Contrast the basics of limited length-tension relationships in skeletal muscle with better relationships in smooth muscle. Does skeletal muscle contract efficiently to develop tension if it starts off very understretched or overstretched?
Smooth muscle is better at generating tension from all different lengths of overlap. At optimal length, an ideal amount of overlap, skeletal muscle can create maximum tension. If the skeletal muscle is under-stretched, there’s too much overlap in myosin and actin, giving no range for actin fibers to slide, so there’s poor tension. Likewise, if the skeletal muscle is overstretched, there’s too little overlap which creates poor tension.
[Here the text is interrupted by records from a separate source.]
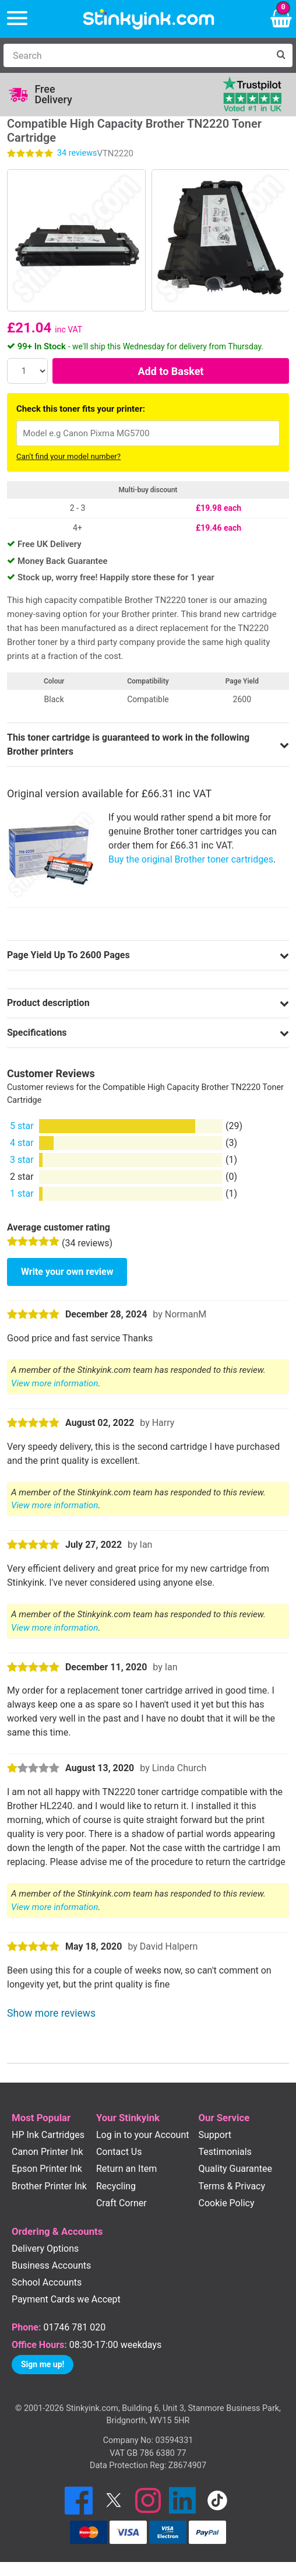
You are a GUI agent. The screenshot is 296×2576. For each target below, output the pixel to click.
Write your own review (67, 1271)
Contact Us (119, 2151)
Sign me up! (42, 2364)
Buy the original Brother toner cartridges (190, 859)
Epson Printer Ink (47, 2168)
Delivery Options (45, 2248)
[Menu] (17, 19)
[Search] (136, 55)
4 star (22, 1142)
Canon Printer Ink (47, 2151)
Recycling (116, 2186)
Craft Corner (121, 2203)
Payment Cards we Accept (66, 2299)
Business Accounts (51, 2265)
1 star (22, 1193)
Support (215, 2134)
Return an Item (126, 2168)
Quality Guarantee (235, 2168)
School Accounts (47, 2282)
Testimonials (225, 2151)
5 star (22, 1125)
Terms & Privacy (232, 2186)
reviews (77, 153)
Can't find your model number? (68, 456)
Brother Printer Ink (49, 2186)
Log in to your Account (142, 2134)
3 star (22, 1159)
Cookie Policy (227, 2203)
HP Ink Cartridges (48, 2134)
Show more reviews (51, 2013)
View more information (54, 1383)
Explain the phases of a twitch contraction. Is the tension of contracting sarcomeres immediately converted to force? If not, where are the “delays” in the system?
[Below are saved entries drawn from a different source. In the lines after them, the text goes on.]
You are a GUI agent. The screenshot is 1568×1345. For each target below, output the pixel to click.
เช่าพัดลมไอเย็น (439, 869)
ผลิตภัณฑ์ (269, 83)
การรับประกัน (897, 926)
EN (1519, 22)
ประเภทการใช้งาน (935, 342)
There are three phases of a twitch contraction: the latent period, contraction period, ad relaxation period.
The tension created by contracting sarcomeres does not instantly translate into force. The first delay occurs during the latent phase, which allows the action potential to go down the sarcolemma and calcium ions to be released from the sarcoplasmic reticulum. The second delay occurs during the contraction period when cross-bridges between actin and myosin form and muscle tension begins to rise. The final delay occurs during the relaxation stage when calcium ions are withdrawn from the sarcoplasm and the cross-bridges are released, allowing the muscle to return to rest.
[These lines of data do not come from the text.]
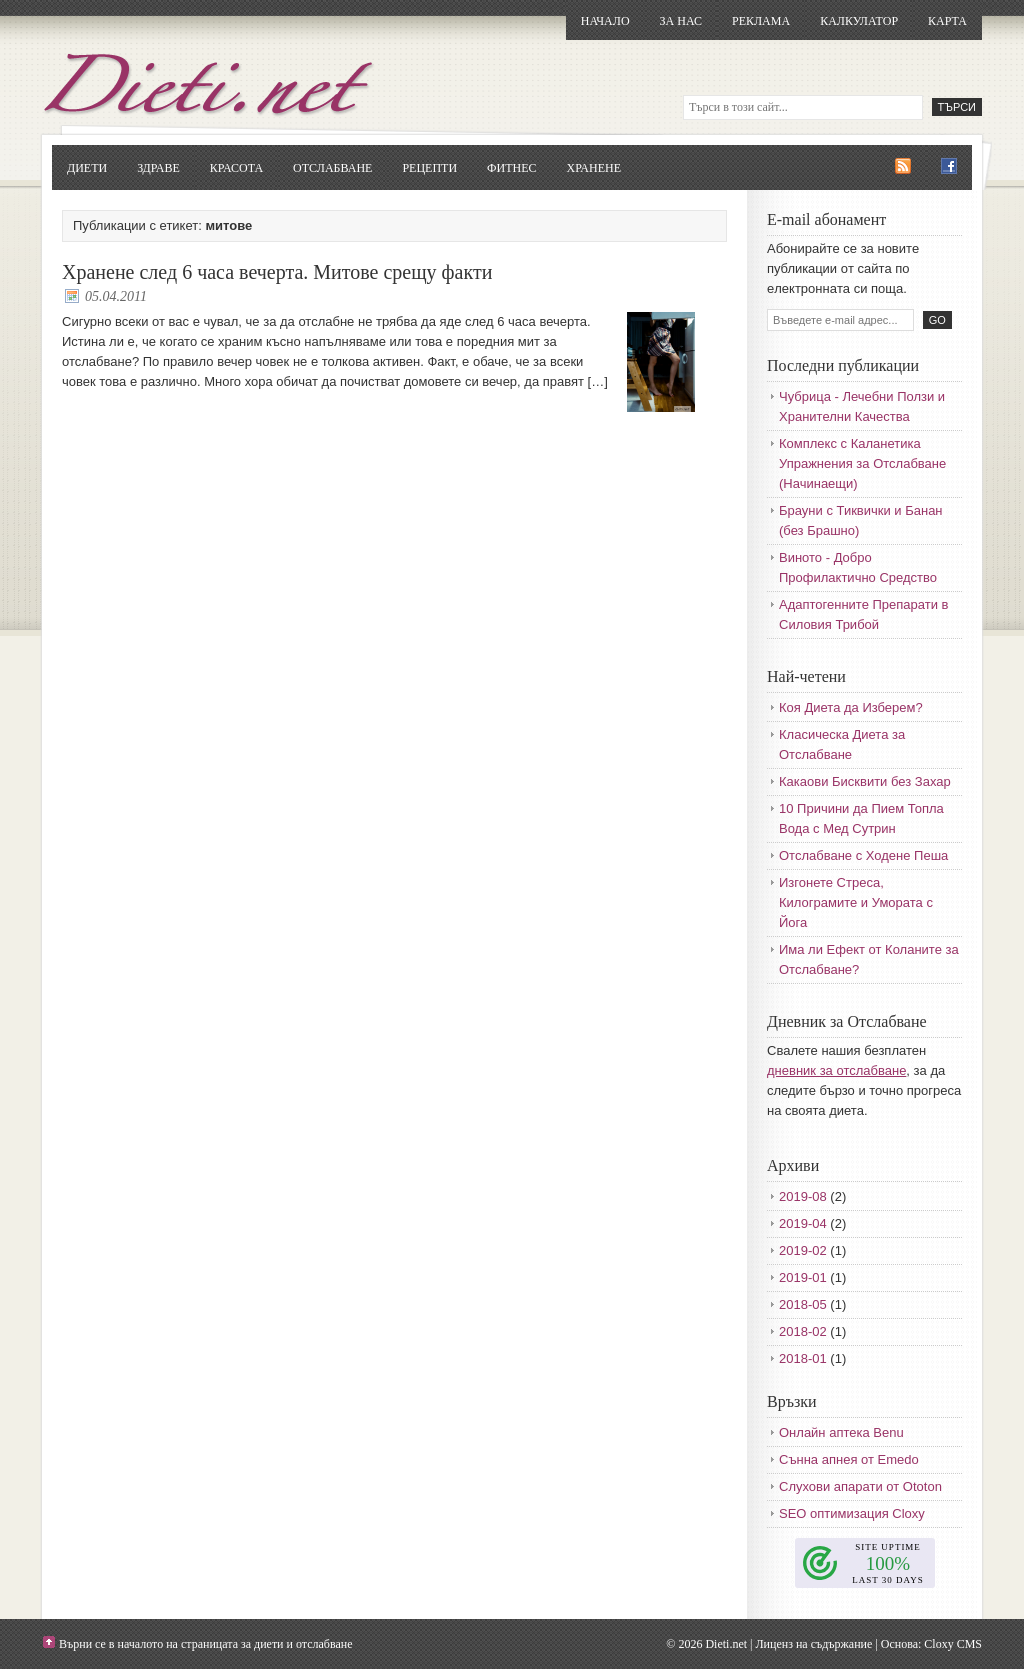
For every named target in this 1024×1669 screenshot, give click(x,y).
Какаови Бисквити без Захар (865, 781)
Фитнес (511, 168)
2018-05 (803, 1304)
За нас (681, 21)
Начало (605, 21)
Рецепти (429, 168)
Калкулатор (859, 21)
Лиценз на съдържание (813, 1644)
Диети (87, 168)
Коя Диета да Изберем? (851, 707)
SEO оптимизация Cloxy (852, 1513)
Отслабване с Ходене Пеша (863, 855)
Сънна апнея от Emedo (849, 1459)
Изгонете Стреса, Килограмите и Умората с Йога (856, 902)
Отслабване (332, 168)
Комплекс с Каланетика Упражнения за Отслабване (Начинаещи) (862, 463)
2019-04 (803, 1223)
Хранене (594, 168)
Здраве (158, 168)
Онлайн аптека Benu (841, 1432)
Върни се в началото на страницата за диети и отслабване (206, 1644)
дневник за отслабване (836, 1070)
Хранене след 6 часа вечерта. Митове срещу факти (277, 272)
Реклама (761, 21)
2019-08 (803, 1196)
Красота (236, 168)
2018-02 (803, 1331)
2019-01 (803, 1277)
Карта (947, 21)
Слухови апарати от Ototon (860, 1486)
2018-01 (803, 1358)
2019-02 (803, 1250)
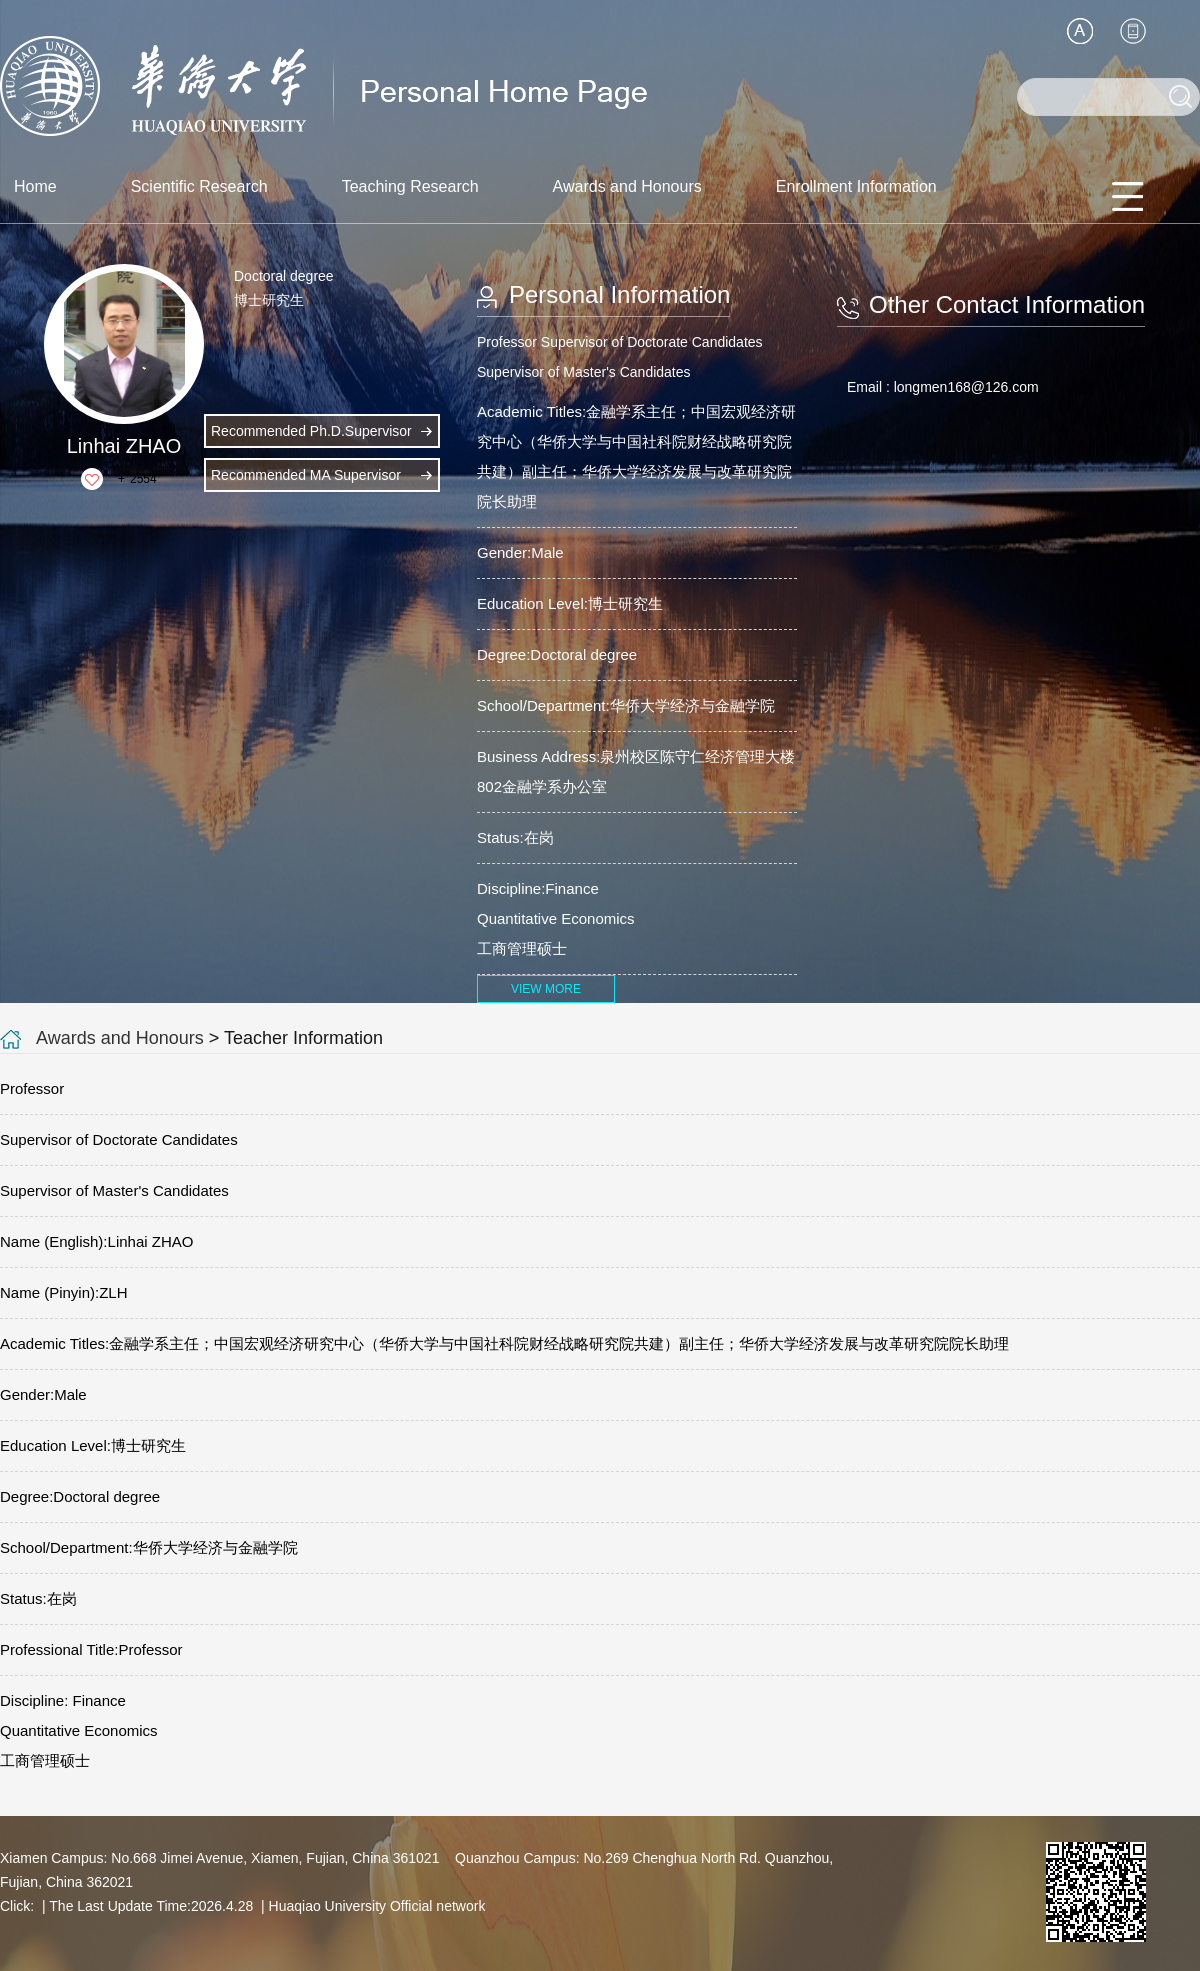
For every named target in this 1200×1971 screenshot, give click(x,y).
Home (35, 186)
Contrast single twitch force vs. wave summation force.
The force created by a single stimulus is known as a single twitch force, but the force generated by numerous stimuli in fast succession is known as wave summation force. Because the muscle does not have time to completely relax between stimuli, wave summation force is larger than single twitch force, resulting in greater overall tension.
contrast unfused tetanus with fused tetanus in terms of the amount of force generated.
Unfused tetanus is distinguished by a series of separate twitches that are not fully fused together, resulting in a “bumpy” contraction. In contrast, fused tetanus is a smooth, persistent contraction caused by a high enough frequency of stimulation that the twitches fuse together and there is no rest between twitches. As there is no time for the muscle to relax between twitches, fused tetanus generates more force than unfused tetanus.
Relate action potentials to force contraction graphs & know whether maximum force is generated via larger action potentials or more frequent action potentials.
The amount of force produced during muscle contraction is proportional to the action potentials produced by muscle fibers. The maximum force is generated via more frequent action potentials.